Evolutionary Relationship Inference using a CNN-based Approach
基于CNN的进化关系推理
The ERICA pipeline consists of 3 steps:
埃里卡管道包括3个步骤:
- Generating custom sequence files
生成自定义序列文件 - Evaluating evolutionary relationships
评估进化关系 - Finding discordant patterns and signatures of genome-wide and local introgression
发现全基因组和局部基因渗入的不一致模式和特征
ERICA uses a multiple sequence alignment (MSA) as input to evaluate evolutionary relationships. A DNA sequence alignment without any other annotation should be provided. Adjacent eight lines will be recognized as belonging to one taxon. Thus, MSAs containing 32 and 40 lines are required for the four-taxon and five-taxon analyses, respectively.

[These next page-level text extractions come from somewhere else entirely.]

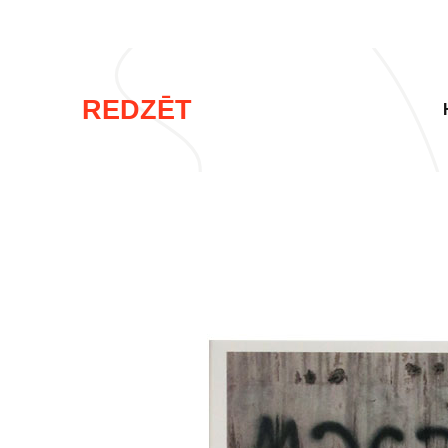
REDZĒT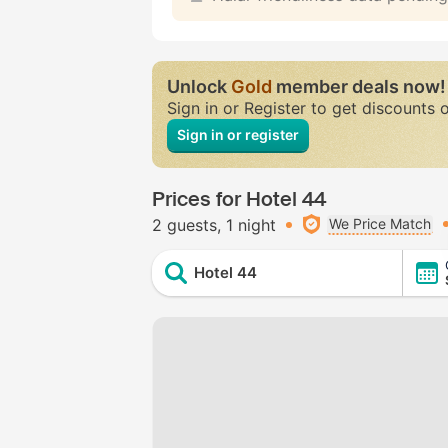
Unlock
Gold
member deals now!
Sign in or Register to get discounts 
Sign in or register
Prices for Hotel 44
2 guests
1 night
We Price Match
Hotel 44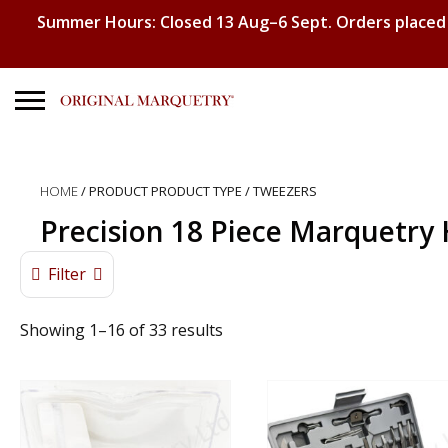
Summer Hours: Closed 13 Aug–6 Sept. Orders placed
Search
for:
HOME
/ PRODUCT PRODUCT TYPE / TWEEZERS
No products in the basket.
Precision 18 Piece Marquetry 
Filter
Showing 1–16 of 33 results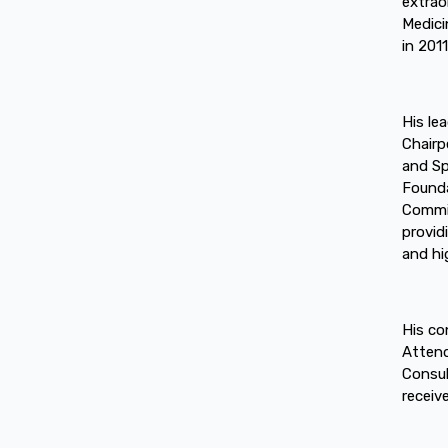
extrao
Medici
in 2011
His le
Chairp
and Sp
Founda
Commit
provid
and hi
His co
Attend
Consul
receiv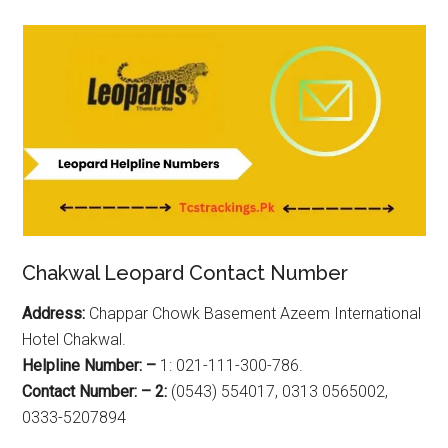
Chakwal Leopard Contact Number
Address:
Chappar Chowk Basement Azeem International
Hotel Chakwal.
Helpline Number: –
1: 021-111-300-786.
Contact Number: – 2:
(0543) 554017, 0313 0565002,
0333-5207894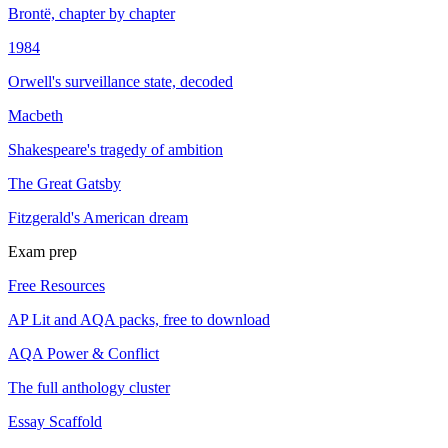
Brontë, chapter by chapter
1984
Orwell's surveillance state, decoded
Macbeth
Shakespeare's tragedy of ambition
The Great Gatsby
Fitzgerald's American dream
Exam prep
Free Resources
AP Lit and AQA packs, free to download
AQA Power & Conflict
The full anthology cluster
Essay Scaffold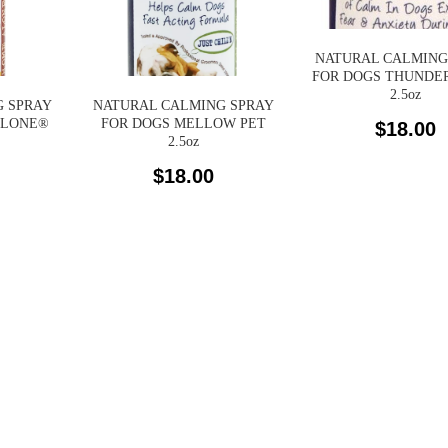
NATURAL CALMING
FOR DOGS THUNDE
2.5oz
 SPRAY
NATURAL CALMING SPRAY
ALONE®
FOR DOGS MELLOW PET
$
18.00
2.5oz
$
18.00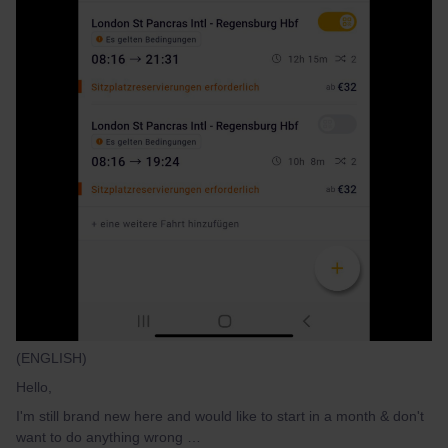
(ENGLISH)
Hello,
I'm still brand new here and would like to start in a month & don't
want to do anything wrong …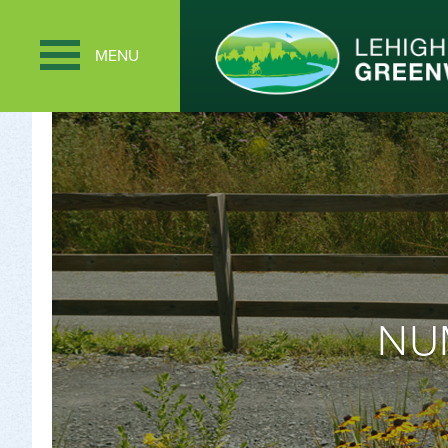
MENU
NU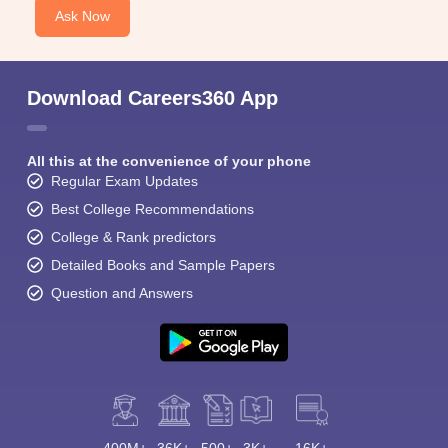
Ask Now
Download Careers360 App
All this at the convenience of your phone
Regular Exam Updates
Best College Recommendations
College & Rank predictors
Detailed Books and Sample Papers
Question and Answers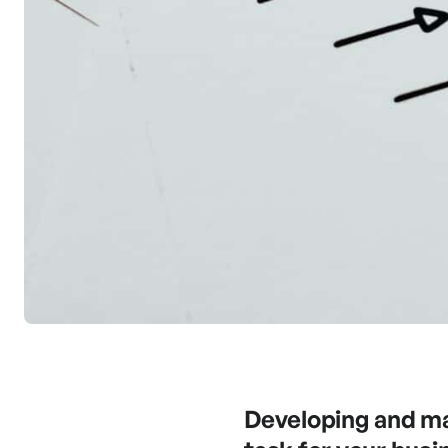
Developing and mai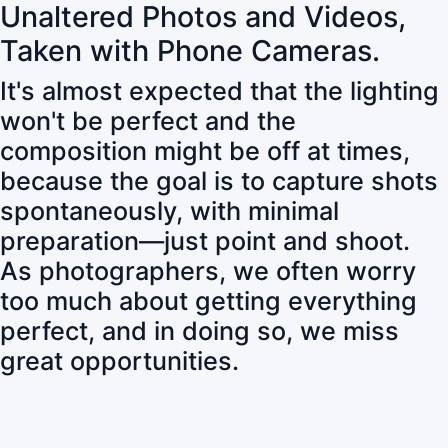
Unaltered Photos and Videos,
Taken with Phone Cameras.
It's almost expected that the lighting
won't be perfect and the
composition might be off at times,
because the goal is to capture shots
spontaneously, with minimal
preparation—just point and shoot.
As photographers, we often worry
too much about getting everything
perfect, and in doing so, we miss
great opportunities.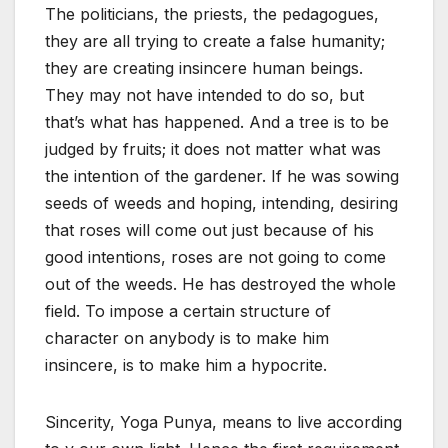
The politicians, the priests, the pedagogues,
they are all trying to create a false humanity;
they are creating insincere human beings.
They may not have intended to do so, but
that’s what has happened. And a tree is to be
judged by fruits; it does not matter what was
the intention of the gardener. If he was sowing
seeds of weeds and hoping, intending, desiring
that roses will come out just because of his
good intentions, roses are not going to come
out of the weeds. He has destroyed the whole
field. To impose a certain structure of
character on anybody is to make him
insincere, is to make him a hypocrite.
Sincerity, Yoga Punya, means to live according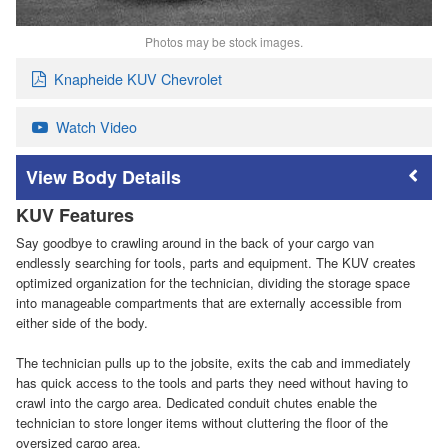
Photos may be stock images.
Knapheide KUV Chevrolet
Watch Video
Body Details
KUV Features
Say goodbye to crawling around in the back of your cargo van
endlessly searching for tools, parts and equipment. The KUV creates
optimized organization for the technician, dividing the storage space
into manageable compartments that are externally accessible from
either side of the body.
The technician pulls up to the jobsite, exits the cab and immediately
has quick access to the tools and parts they need without having to
crawl into the cargo area. Dedicated conduit chutes enable the
technician to store longer items without cluttering the floor of the
oversized cargo area.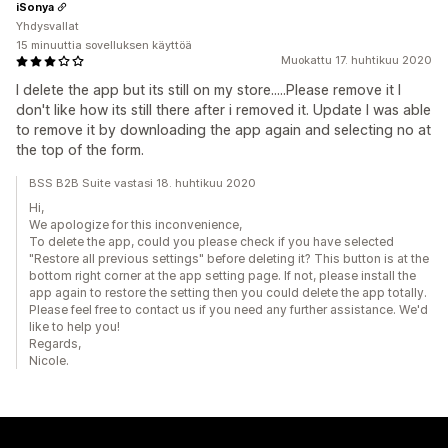
iSonya
Yhdysvallat
15 minuuttia sovelluksen käyttöä
Muokattu 17. huhtikuu 2020
I delete the app but its still on my store.....Please remove it I
don't like how its still there after i removed it. Update I was able
to remove it by downloading the app again and selecting no at
the top of the form.
BSS B2B Suite vastasi 18. huhtikuu 2020
Hi,
We apologize for this inconvenience,
To delete the app, could you please check if you have selected
"Restore all previous settings" before deleting it? This button is at the
bottom right corner at the app setting page. If not, please install the
app again to restore the setting then you could delete the app totally.
Please feel free to contact us if you need any further assistance. We'd
like to help you!
Regards,
Nicole.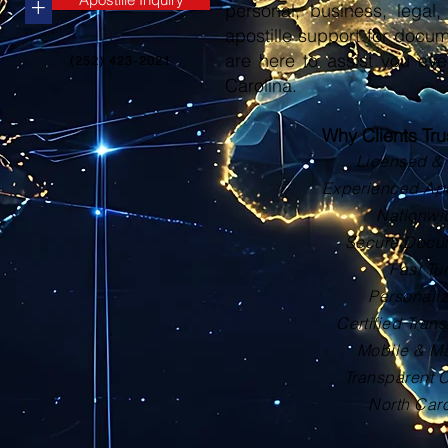
+
personal, business, legal, 
apostille support for docu
are here to assist you eve
(252) 423-2021
Carolina.
Why Clients Tr
Licensed & 
Experienced Apos
Nationwi
Secure Docu
Fast Tu
Personali
Certified Trans
Mobile & Ma
Transparent 
North Car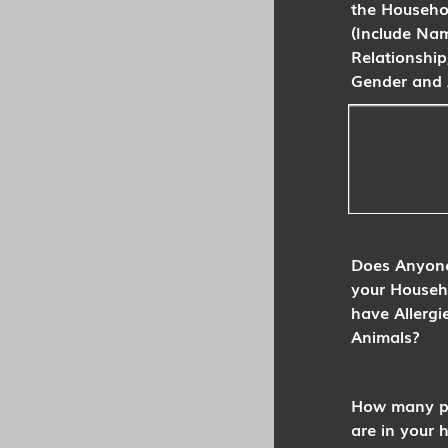
the Househo
(Include Na
Relationship
Gender and 
Does Anyone
your Househ
have Allergi
Animals?
How many p
are in your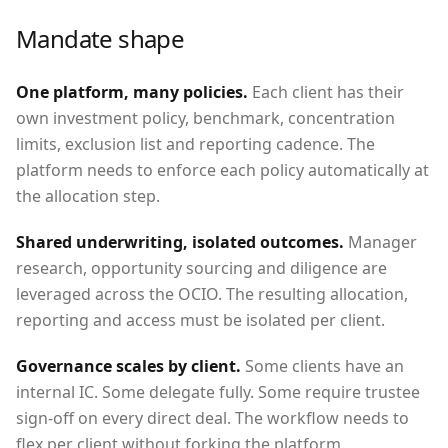
Mandate shape
One platform, many policies
.
Each client has their
own investment policy, benchmark, concentration
limits, exclusion list and reporting cadence. The
platform needs to enforce each policy automatically at
the allocation step.
Shared underwriting, isolated outcomes
.
Manager
research, opportunity sourcing and diligence are
leveraged across the OCIO. The resulting allocation,
reporting and access must be isolated per client.
Governance scales by client
.
Some clients have an
internal IC. Some delegate fully. Some require trustee
sign-off on every direct deal. The workflow needs to
flex per client without forking the platform.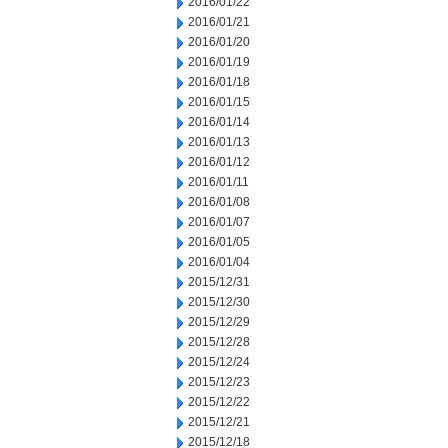
2016/01/22
2016/01/21
2016/01/20
2016/01/19
2016/01/18
2016/01/15
2016/01/14
2016/01/13
2016/01/12
2016/01/11
2016/01/08
2016/01/07
2016/01/05
2016/01/04
2015/12/31
2015/12/30
2015/12/29
2015/12/28
2015/12/24
2015/12/23
2015/12/22
2015/12/21
2015/12/18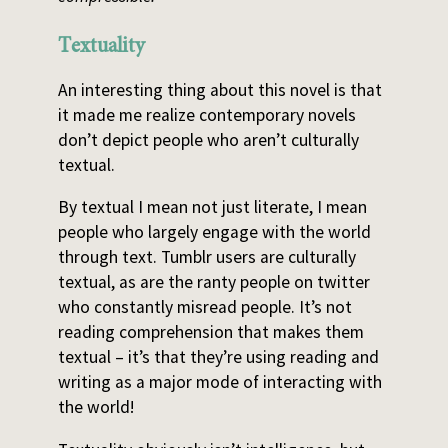
Textuality
An interesting thing about this novel is that
it made me realize contemporary novels
don’t depict people who aren’t culturally
textual.
By textual I mean not just literate, I mean
people who largely engage with the world
through text. Tumblr users are culturally
textual, as are the ranty people on twitter
who constantly misread people. It’s not
reading comprehension that makes them
textual – it’s that they’re using reading and
writing as a major mode of interacting with
the world!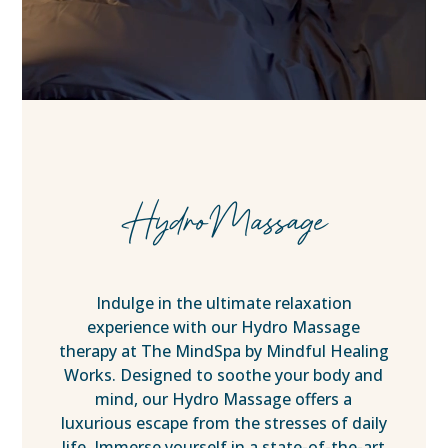
HydroMassage
Indulge in the ultimate relaxation
experience with our Hydro Massage
therapy at The MindSpa by Mindful Healing
Works. Designed to soothe your body and
mind, our Hydro Massage offers a
luxurious escape from the stresses of daily
life. Immerse yourself in a state-of-the-art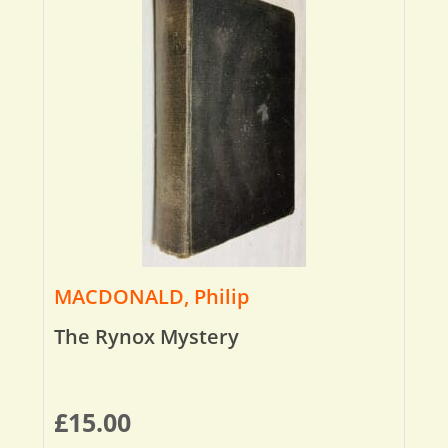
MACDONALD, Philip
The Rynox Mystery
£
15.00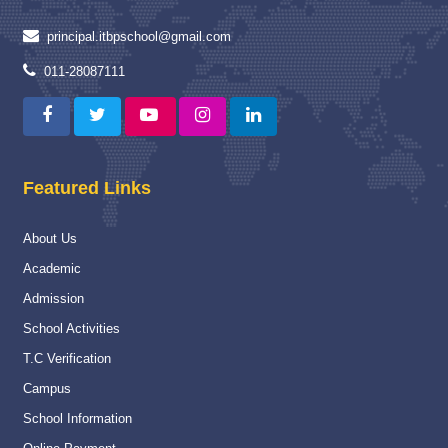
Read More
principal.itbpschool@gmail.com
Capacity Building Programme
04 Jan 2025
011-28087111
Capacity Building Programme (CBP) on “Strengthening
Assessment and Evaluation Practices” :-
Read More
Featured Links
National
16 Nov 2024
National Championship
About Us
Read More
Academic
Navy Career counselling Workshop
20 Feb 2024
Admission
Navy Career counselling Workshop
School Activities
Read More
T.C Verification
Campus
Yoga Day Celebration
23 Jun 2026
School Information
International Yoga day celebration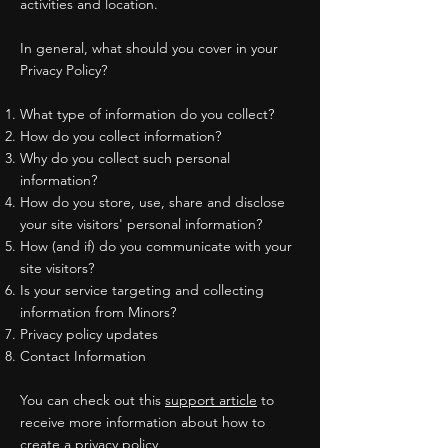
activities and location.
In general, what should you cover in your
Privacy Policy?
What type of information do you collect?
How do you collect information?
Why do you collect such personal
information?
How do you store, use, share and disclose
your site visitors' personal information?
How (and if) do you communicate with your
site visitors?
Is your service targeting and collecting
information from Minors?
Privacy policy updates
Contact Information
You can check out this
support article
to
receive more information about how to
create a privacy policy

埃里卡使用多序列比对(MSA)作为输入来评估进化关系。应提供没有任何其他注释的DNA序列比对。相邻的8个品系将被认为属于一个分类单元,因此,包含32个和40个品系的MSA分别需要用于四个分类单元和五个分类单元的分析。
A demo of 8 sequence alignment:
一个8序列比对的演示:
TGGATTCGTCCGCCCAGGCACATCACAGAGCAATCAGACCTCGCAAACTA
TGGTTTCGTCCGCTCAGGCACATCACTGAGCAATCAGACCTCGCAAACTA
TGGTTTCGTCCGCCCAGGCACATCACAGAGCAATCAGACCTCGCNTACTA
TGGNTTCGTCCGCCCAGGCACATCACTGAGCAATCAGACCTCGCAAACTA
TGGTTTCGTCCGCTCAGGCACATCACTGAGCAATCAGACCTCGCAAACTA
TGGTTTCGTCCGCCCAGGCACATCACTGAGCAATCAGACCTCCCAAACTA
TGGATTCGTCCGCCCAGGCACNTCACTGAGCAATCAGACCTCGCATACTA
TGGATTCGTCCGCCCAGGCACATCACTGAGCAATCAGACCTCGCAAACTA
Users can use algorithms such as Clustal W or LASTZ for whole genome alignment. For a population-level study, genotype data storing in the format of Variant Call Format (VCF) can be used. Users can use vcf2MSA.py
to convert custom VCF files to MSA format.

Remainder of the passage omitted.